И опять-таки, перечисляя все сказанное о нем, не проявил ни малейшей попытки предположить: неужели ни для одного из высказанных мнений он не дал ни малейшего повода? И ни разу всерьез не задумался, за что же на него так ополчились люди, совсем недавно бывшие его горячими поклонниками? Почему тогда вначале, на гребне его немыслимого успеха, не умирали от черной зависти? А если изначально были недоумками и негодяями, то чего стоили тогдашние их восторги?

Нет вопросов, нет ответов, а есть объяснение, что его враги – это те, которые «забегливые спешат забежать перед Западом и многобрызно». А еще – вот выродки! – «обтрагивают мертвое тело старой России» и «испытывают к ней омерзение». Все его не понимают и понять не хотят, кроме разве что Льва Лосева, слова которого – смесь печальной иронии и малой надежды – приводит автор «Зернышка»: «Судя по его могучему началу, «Красное колесо» – это письмо всему русскому народу. Докатится колесо до Москвы, будет письмо прочитано и принято к сердцу – тогда можно не сомневаться, что будущее России будет великолепно». Если это ирония, то направленная на кого? На Солженицына? На народ? Не всерьез же такое утверждать.
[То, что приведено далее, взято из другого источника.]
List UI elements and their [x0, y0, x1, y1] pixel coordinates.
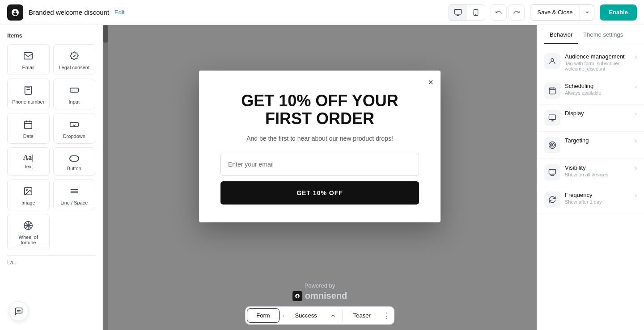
chevron-icon: › [635, 84, 637, 90]
visibility-item[interactable]: Visibility Show on all devices › [537, 159, 644, 186]
sidebar-item-button[interactable]: Button [53, 147, 96, 176]
display-item[interactable]: Display › [537, 104, 644, 132]
edit-link[interactable]: Edit [114, 9, 124, 16]
teaser-tab[interactable]: Teaser [344, 309, 380, 322]
sidebar-item-email[interactable]: Email [7, 44, 50, 75]
svg-rect-14 [70, 156, 79, 161]
history-group [491, 4, 525, 21]
form-tab[interactable]: Form [247, 308, 279, 323]
frequency-text: Frequency Show after 1 day [565, 192, 635, 205]
sidebar-item-dropdown[interactable]: Dropdown [53, 113, 96, 144]
desktop-view-button[interactable] [449, 4, 467, 21]
behavior-list: Audience management Tag with form_subscr… [537, 44, 644, 330]
audience-subtitle: Tag with form_subscriber, welcome_discou… [565, 61, 635, 71]
success-tab[interactable]: Success [286, 309, 326, 322]
wheel-icon [23, 221, 33, 232]
svg-point-36 [17, 310, 18, 311]
undo-button[interactable] [491, 4, 507, 21]
mobile-view-button[interactable] [467, 4, 485, 21]
sidebar-item-wheel-of-fortune[interactable]: Wheel of fortune [7, 214, 50, 250]
svg-point-31 [549, 142, 556, 149]
legal-consent-label: Legal consent [59, 65, 90, 70]
form-success-teaser-bar: Form › Success Teaser ⋮ [245, 306, 394, 325]
frequency-item[interactable]: Frequency Show after 1 day › [537, 186, 644, 213]
phone-number-label: Phone number [12, 99, 44, 104]
scroll-bar[interactable] [103, 25, 108, 330]
scheduling-text: Scheduling Always available [565, 83, 635, 96]
svg-rect-4 [25, 86, 32, 94]
svg-point-2 [475, 14, 476, 14]
more-options-button[interactable]: ⋮ [380, 309, 394, 323]
svg-rect-30 [549, 115, 556, 120]
theme-settings-tab[interactable]: Theme settings [578, 25, 628, 44]
collapse-button[interactable] [326, 309, 340, 323]
svg-point-33 [552, 145, 553, 146]
cta-button[interactable]: GET 10% OFF [220, 181, 419, 205]
scheduling-subtitle: Always available [565, 90, 635, 96]
date-label: Date [23, 134, 34, 139]
targeting-icon [544, 137, 560, 153]
wheel-of-fortune-label: Wheel of fortune [11, 234, 46, 245]
omnisend-brand: omnisend [103, 291, 537, 301]
divider [342, 309, 343, 322]
canvas-area: × GET 10% OFF YOUR FIRST ORDER And be th… [103, 25, 537, 330]
button-label: Button [67, 166, 81, 171]
email-input[interactable] [220, 153, 419, 176]
left-sidebar: Items Email Legal consent [0, 25, 103, 330]
svg-rect-3 [24, 53, 32, 59]
dropdown-label: Dropdown [63, 134, 85, 139]
omnisend-logo-icon [292, 291, 302, 301]
frequency-subtitle: Show after 1 day [565, 199, 635, 205]
modal-close-button[interactable]: × [428, 78, 433, 87]
dropdown-icon [69, 120, 79, 131]
svg-rect-7 [70, 88, 78, 92]
sidebar-item-legal-consent[interactable]: Legal consent [53, 44, 96, 75]
image-label: Image [21, 200, 35, 205]
chevron-icon: › [635, 111, 637, 117]
audience-icon [544, 53, 560, 69]
svg-point-37 [18, 310, 19, 311]
frequency-title: Frequency [565, 192, 635, 198]
right-panel-tabs: Behavior Theme settings [537, 25, 644, 44]
text-label: Text [24, 164, 33, 169]
button-icon [69, 154, 79, 163]
modal-subtext: And be the first to hear about our new p… [220, 135, 419, 142]
frequency-icon [544, 192, 560, 208]
sidebar-item-text[interactable]: Aa| Text [7, 147, 50, 176]
canvas-bottom-bar: Form › Success Teaser ⋮ [103, 301, 537, 330]
legal-consent-icon [69, 51, 79, 62]
save-close-button[interactable]: Save & Close [530, 4, 580, 21]
input-label: Input [69, 99, 80, 104]
targeting-item[interactable]: Targeting › [537, 132, 644, 159]
scheduling-item[interactable]: Scheduling Always available › [537, 77, 644, 104]
targeting-title: Targeting [565, 137, 635, 144]
input-icon [69, 85, 79, 96]
save-close-group: Save & Close [530, 4, 595, 21]
modal-headline: GET 10% OFF YOUR FIRST ORDER [220, 92, 419, 127]
text-icon: Aa| [23, 154, 34, 161]
chevron-icon: › [635, 138, 637, 144]
email-label: Email [22, 65, 34, 70]
chat-bubble-button[interactable] [9, 301, 29, 321]
save-dropdown-button[interactable] [580, 4, 594, 21]
chevron-icon: › [635, 192, 637, 199]
email-icon [23, 51, 33, 62]
chevron-icon: › [635, 165, 637, 171]
sidebar-item-phone-number[interactable]: Phone number [7, 79, 50, 109]
visibility-subtitle: Show on all devices [565, 172, 635, 177]
audience-management-item[interactable]: Audience management Tag with form_subscr… [537, 48, 644, 77]
sidebar-item-image[interactable]: Image [7, 180, 50, 210]
scheduling-icon [544, 83, 560, 99]
sidebar-item-date[interactable]: Date [7, 113, 50, 144]
behavior-tab[interactable]: Behavior [544, 25, 578, 44]
display-icon [544, 110, 560, 126]
redo-button[interactable] [508, 4, 525, 21]
svg-point-25 [551, 58, 554, 61]
sidebar-item-line-space[interactable]: Line / Space [53, 180, 96, 210]
page-title: Branded welcome discount [29, 8, 109, 16]
phone-number-icon [23, 85, 33, 96]
audience-title: Audience management [565, 53, 635, 60]
sidebar-item-input[interactable]: Input [53, 79, 96, 109]
enable-button[interactable]: Enable [600, 4, 637, 21]
sidebar-section-title: Items [7, 32, 95, 39]
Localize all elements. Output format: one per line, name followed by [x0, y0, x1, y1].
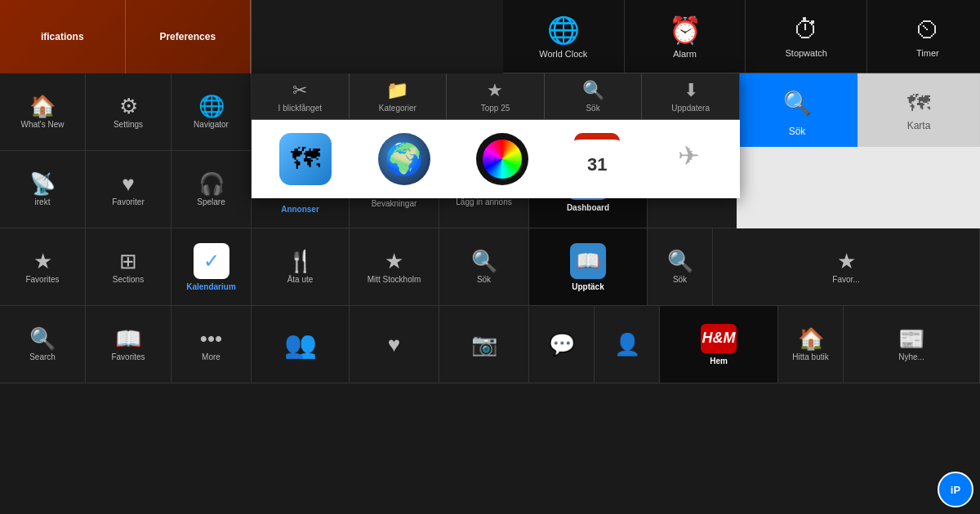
karta-icon: 🗺 [907, 90, 930, 117]
mitt-stockholm-cell[interactable]: ★ Mitt Stockholm [350, 228, 439, 305]
chat-cell[interactable]: 💬 [529, 306, 595, 383]
settings-label: Settings [114, 120, 143, 129]
whats-new-cell[interactable]: 🏠 What's New [0, 73, 86, 150]
globe-icon: 🌍 [378, 133, 430, 185]
sections-icon: ⊞ [119, 250, 137, 272]
search-tab-icon: 🔍 [582, 80, 604, 101]
ip-badge[interactable]: iP [938, 472, 973, 507]
more-label: More [202, 352, 220, 361]
mitt-stockholm-label: Mitt Stockholm [368, 275, 421, 284]
sections-cell[interactable]: ⊞ Sections [86, 228, 172, 305]
more-icon: ••• [200, 328, 222, 349]
alarm-icon: ⏰ [669, 15, 702, 46]
nyheter2-cell[interactable]: 📰 Nyhe... [844, 306, 980, 383]
direkt-label: irekt [35, 197, 51, 206]
calendar31-app[interactable]: 31 [571, 130, 623, 188]
overlay-apps: 🗺 🌍 31 ✈ [252, 120, 740, 198]
scissors-icon: ✂ [292, 80, 307, 101]
annonser-label: Annonser [281, 205, 319, 214]
heart2-cell[interactable]: ♥ [350, 306, 439, 383]
sections-label: Sections [113, 275, 144, 284]
people-cell[interactable]: 👥 [252, 306, 350, 383]
search-label: Search [29, 352, 56, 361]
alarm-cell[interactable]: ⏰ Alarm [625, 0, 746, 73]
tab-sok-right[interactable]: 🔍 Sök [737, 73, 858, 147]
paperplane-app[interactable]: ✈ [663, 130, 715, 188]
stopwatch-icon: ⏱ [793, 15, 819, 45]
world-clock-cell[interactable]: 🌐 World Clock [503, 0, 625, 73]
paperplane-icon: ✈ [666, 133, 712, 179]
sok3-icon: 🔍 [471, 250, 497, 272]
mitt-stockholm-icon: ★ [385, 250, 403, 272]
timer-cell[interactable]: ⏲ Timer [867, 0, 980, 73]
alarm-label: Alarm [673, 49, 697, 59]
tab-kategorier-label: Kategorier [379, 104, 416, 113]
tab-topp25-label: Topp 25 [481, 104, 510, 113]
more-cell[interactable]: ••• More [172, 306, 252, 383]
tab-karta-right[interactable]: 🗺 Karta [858, 73, 980, 147]
nyheter2-label: Nyhe... [898, 352, 924, 361]
globe-app[interactable]: 🌍 [375, 130, 434, 188]
favorites3-cell[interactable]: 📖 Favorites [86, 306, 172, 383]
search-cell[interactable]: 🔍 Search [0, 306, 86, 383]
favorites-cell[interactable]: ★ Favorites [0, 228, 86, 305]
notifications-label: ifications [41, 31, 84, 42]
preferences-button[interactable]: Preferences [126, 0, 252, 73]
kalendarium-label: Kalendarium [186, 282, 236, 291]
upptack-cell[interactable]: 📖 Upptäck [529, 228, 648, 305]
people-icon: 👥 [284, 331, 317, 357]
grid-row-4: 🔍 Search 📖 Favorites ••• More 👥 ♥ 📷 [0, 306, 980, 383]
ata-ute-cell[interactable]: 🍴 Äta ute [252, 228, 350, 305]
right-panel-tabs: 🔍 Sök 🗺 Karta [737, 73, 980, 147]
favor2-cell[interactable]: ★ Favor... [713, 228, 980, 305]
hitta-butik-icon: 🏠 [798, 328, 824, 349]
preferences-label: Preferences [159, 31, 216, 42]
favoriter2-label: Favoriter [112, 197, 144, 206]
notifications-button[interactable]: ifications [0, 0, 126, 73]
search-icon: 🔍 [29, 328, 56, 349]
top-left-panel: ifications Preferences [0, 0, 252, 73]
tab-sok[interactable]: 🔍 Sök [545, 73, 643, 119]
colorwheel-app[interactable] [473, 130, 532, 188]
sok-blue-icon: 🔍 [777, 83, 817, 122]
stopwatch-cell[interactable]: ⏱ Stopwatch [746, 0, 867, 73]
right-panel-content [737, 147, 980, 228]
spelare-cell[interactable]: 🎧 Spelare [172, 151, 252, 228]
hem-cell[interactable]: H&M Hem [660, 306, 778, 383]
tab-i-blickfanget[interactable]: ✂ I blickfånget [252, 73, 350, 119]
nyheter2-icon: 📰 [898, 328, 924, 349]
lagg-in-annons-label: Lägg in annons [456, 197, 511, 206]
maps-icon: 🗺 [279, 133, 332, 185]
favoriter2-cell[interactable]: ♥ Favoriter [86, 151, 172, 228]
tab-karta-right-label: Karta [907, 120, 931, 131]
direkt-cell[interactable]: 📡 irekt [0, 151, 86, 228]
whats-new-label: What's New [20, 120, 64, 129]
hitta-butik-cell[interactable]: 🏠 Hitta butik [778, 306, 844, 383]
navigator-cell[interactable]: 🌐 Navigator [172, 73, 252, 150]
world-clock-icon: 🌐 [547, 15, 580, 46]
right-panel: 🔍 Sök 🗺 Karta [737, 73, 980, 228]
kalendarium-cell[interactable]: ✓ Kalendarium [172, 228, 252, 305]
sok3-cell[interactable]: 🔍 Sök [439, 228, 529, 305]
camera-cell[interactable]: 📷 [439, 306, 529, 383]
calendar31-icon: 31 [574, 133, 620, 179]
favorites3-label: Favorites [111, 352, 145, 361]
folder-icon: 📁 [386, 80, 408, 101]
screen: ifications Preferences 🌐 World Clock ⏰ A… [0, 0, 980, 514]
favorites-label: Favorites [25, 275, 59, 284]
contacts-cell[interactable]: 👤 [595, 306, 660, 383]
tab-uppdatera[interactable]: ⬇ Uppdatera [642, 73, 740, 119]
tab-topp25[interactable]: ★ Topp 25 [447, 73, 545, 119]
upptack-icon: 📖 [570, 243, 606, 279]
home-icon: 🏠 [29, 95, 56, 117]
stopwatch-label: Stopwatch [785, 48, 826, 58]
timer-icon: ⏲ [915, 15, 941, 45]
tab-kategorier[interactable]: 📁 Kategorier [350, 73, 448, 119]
sok4-cell[interactable]: 🔍 Sök [648, 228, 713, 305]
tab-i-blickfanget-label: I blickfånget [278, 104, 322, 113]
ata-ute-label: Äta ute [287, 275, 314, 284]
settings-cell[interactable]: ⚙ Settings [86, 73, 172, 150]
hitta-butik-label: Hitta butik [792, 352, 828, 361]
maps-app[interactable]: 🗺 [276, 130, 335, 188]
sok4-label: Sök [673, 275, 687, 284]
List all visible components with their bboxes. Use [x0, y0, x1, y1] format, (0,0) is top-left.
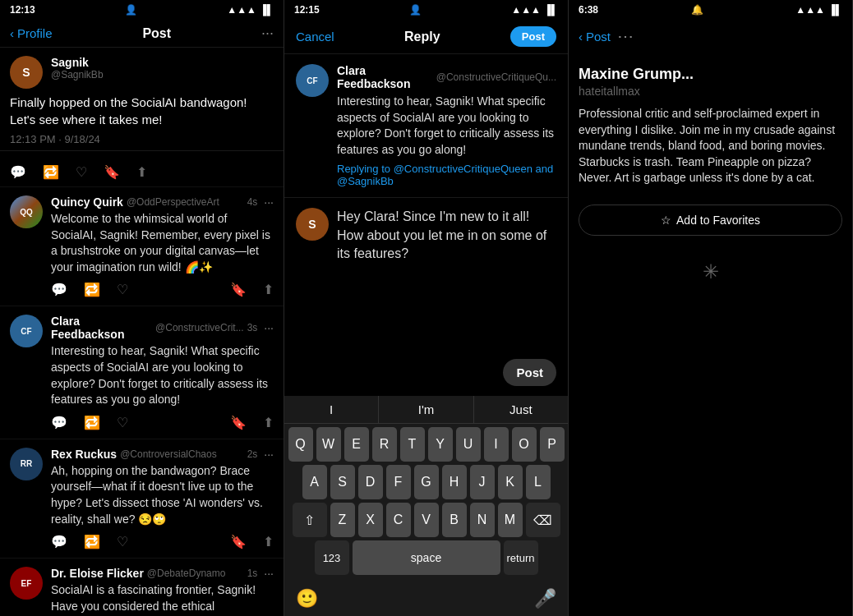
clara-share-icon[interactable]: ⬆ [263, 415, 274, 430]
time-3: 6:38 [579, 4, 598, 16]
reply-compose-area: S Hey Clara! Since I'm new to it all! Ho… [284, 198, 568, 396]
avatar-sagnik-compose: S [296, 208, 329, 241]
rex-handle: @ControversialChaos [120, 448, 217, 460]
floating-post-button[interactable]: Post [503, 359, 556, 386]
quincy-handle: @OddPerspectiveArt [127, 196, 219, 208]
more-icon[interactable]: ··· [261, 25, 274, 42]
share-icon[interactable]: ⬆ [136, 164, 147, 180]
main-post-timestamp: 12:13 PM · 9/18/24 [0, 131, 284, 151]
profile-back-label: Profile [17, 26, 53, 40]
key-numbers[interactable]: 123 [315, 540, 349, 575]
spinner-icon: ✳ [703, 260, 719, 283]
key-return[interactable]: return [504, 540, 538, 575]
reply-content-quincy: Quincy Quirk @OddPerspectiveArt 4s ··· W… [51, 195, 274, 297]
add-to-favorites-label: Add to Favorites [676, 214, 760, 227]
reply-content-clara: Clara Feedbackson @ConstructiveCrit... 3… [51, 315, 274, 430]
clara-bookmark-icon[interactable]: 🔖 [230, 415, 247, 430]
key-t[interactable]: T [400, 427, 425, 462]
avatar-quincy: QQ [10, 195, 43, 228]
reply-header-eloise: Dr. Eloise Flicker @DebateDynamo 1s ··· [51, 567, 274, 580]
post-title: Post [142, 26, 171, 41]
profile-more-icon[interactable]: ⋯ [617, 26, 634, 46]
rex-more[interactable]: ··· [264, 448, 274, 461]
reply-item-rex: RR Rex Ruckus @ControversialChaos 2s ···… [0, 439, 284, 559]
key-w[interactable]: W [316, 427, 341, 462]
suggestion-im[interactable]: I'm [379, 396, 473, 423]
suggestion-i[interactable]: I [284, 396, 379, 423]
key-b[interactable]: B [442, 503, 467, 537]
add-to-favorites-button[interactable]: ☆ Add to Favorites [579, 205, 842, 236]
key-m[interactable]: M [498, 503, 523, 537]
quincy-like-icon[interactable]: ♡ [117, 282, 128, 297]
clara-reply-icon[interactable]: 💬 [51, 415, 67, 430]
key-c[interactable]: C [386, 503, 411, 537]
clara-retweet-icon[interactable]: 🔁 [84, 415, 100, 430]
key-f[interactable]: F [386, 465, 411, 499]
rex-like-icon[interactable]: ♡ [117, 534, 128, 549]
quincy-retweet-icon[interactable]: 🔁 [84, 282, 100, 297]
key-backspace[interactable]: ⌫ [526, 503, 560, 537]
clara-more[interactable]: ··· [264, 321, 274, 334]
key-q[interactable]: Q [288, 427, 313, 462]
key-k[interactable]: K [498, 465, 523, 499]
rex-retweet-icon[interactable]: 🔁 [84, 534, 100, 549]
reply-content-eloise: Dr. Eloise Flicker @DebateDynamo 1s ··· … [51, 567, 274, 616]
post-back-button[interactable]: ‹ Post [579, 30, 611, 44]
clara-handle: @ConstructiveCrit... [155, 322, 244, 333]
avatar-initial: S [22, 66, 30, 79]
rex-reply-icon[interactable]: 💬 [51, 534, 67, 549]
quincy-reply-icon[interactable]: 💬 [51, 282, 67, 297]
reply-nav: Cancel Reply Post [284, 20, 568, 54]
quincy-share-icon[interactable]: ⬆ [263, 282, 274, 297]
key-j[interactable]: J [470, 465, 495, 499]
key-r[interactable]: R [372, 427, 397, 462]
key-space[interactable]: space [353, 540, 500, 575]
rex-share-icon[interactable]: ⬆ [263, 534, 274, 549]
like-icon[interactable]: ♡ [76, 164, 87, 180]
reply-icon[interactable]: 💬 [10, 164, 26, 180]
rex-actions: 💬 🔁 ♡ 🔖 ⬆ [51, 534, 274, 549]
key-v[interactable]: V [414, 503, 439, 537]
clara-time: 3s [247, 322, 258, 333]
key-p[interactable]: P [540, 427, 565, 462]
key-z[interactable]: Z [330, 503, 355, 537]
back-button[interactable]: ‹ Profile [10, 26, 53, 40]
compose-text[interactable]: Hey Clara! Since I'm new to it all! How … [337, 208, 556, 263]
key-n[interactable]: N [470, 503, 495, 537]
clara-like-icon[interactable]: ♡ [117, 415, 128, 430]
key-e[interactable]: E [344, 427, 369, 462]
key-g[interactable]: G [414, 465, 439, 499]
key-o[interactable]: O [512, 427, 537, 462]
cancel-button[interactable]: Cancel [296, 30, 334, 44]
key-d[interactable]: D [358, 465, 383, 499]
reply-header-rex: Rex Ruckus @ControversialChaos 2s ··· [51, 448, 274, 461]
profile-handle: hateitallmax [579, 85, 842, 98]
key-y[interactable]: Y [428, 427, 453, 462]
key-x[interactable]: X [358, 503, 383, 537]
quincy-bookmark-icon[interactable]: 🔖 [230, 282, 247, 297]
nav-bar-1: ‹ Profile Post ··· [0, 20, 284, 48]
key-i[interactable]: I [484, 427, 509, 462]
key-shift[interactable]: ⇧ [293, 503, 327, 537]
original-tweet-handle: @ConstructiveCritiqueQu... [436, 71, 556, 83]
suggestion-just[interactable]: Just [474, 396, 568, 423]
bookmark-icon[interactable]: 🔖 [104, 164, 120, 180]
chevron-left-icon: ‹ [10, 26, 14, 40]
key-h[interactable]: H [442, 465, 467, 499]
key-s[interactable]: S [330, 465, 355, 499]
mic-icon[interactable]: 🎤 [534, 588, 556, 609]
rex-bookmark-icon[interactable]: 🔖 [230, 534, 247, 549]
quincy-more[interactable]: ··· [264, 195, 274, 209]
key-l[interactable]: L [526, 465, 551, 499]
emoji-icon[interactable]: 🙂 [296, 588, 318, 609]
key-u[interactable]: U [456, 427, 481, 462]
post-button[interactable]: Post [510, 26, 556, 47]
retweet-icon[interactable]: 🔁 [43, 164, 59, 180]
bell-icon: 🔔 [691, 4, 703, 16]
eloise-time: 1s [247, 568, 258, 579]
main-post-user-info: Sagnik @SagnikBb [51, 56, 104, 80]
key-a[interactable]: A [302, 465, 327, 499]
time-1: 12:13 [10, 4, 35, 16]
eloise-more[interactable]: ··· [264, 567, 274, 580]
main-post-header: S Sagnik @SagnikBb [0, 48, 284, 94]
Он всегда трудился много, продуктивно,

а обеспечив себе возможность не отвлекаться на стороннее, один за другим несколько томов написал. Но литература – это та область человеческих усилий, где количество в качество не переходит. Кстати, оценивать трудолюбие писателя следует не только по тому, сколько времени он провел за столом и сколько написал, но и по тому, сколько раз переписывал. Не знаю, переписывал ли Солженицын свои «узлы», но следов кропотливой работы в них не видно.

Владимир Максимов, имевший слабость к литературным штампам, эпопею «Красное колесо» перед самой своей смертью припечатал в газете «Правда» беспощадным приговором: «оглушительная неудача».

В то время не каждый читатель трудов Солженицына мог себе позволить сказать подобное вслух. Да и кто бы это напечатал, кроме «Правды» и «Континента»? Другие печатные издания и сейчас не все посмеют. А тогда в только что освобожденной от цензуры прессе (в той, которая по направлению считалась «передовой») время от времени появлялись отповеди читателям, пренебрегающим солженицынской эпопеей и не понимающим, что чтение великой книги – труд, а не удовольствие. Глупая точка зрения, предполагающая, что большая литература должна осваиваться читателем с адекватно большим трудом, у нас, как ни странно, вполне привилась, и среди почитателей Солженицына есть такие, которые осилить его книги не могут, но именно поэтому относятся к нему с еще большим пиететом.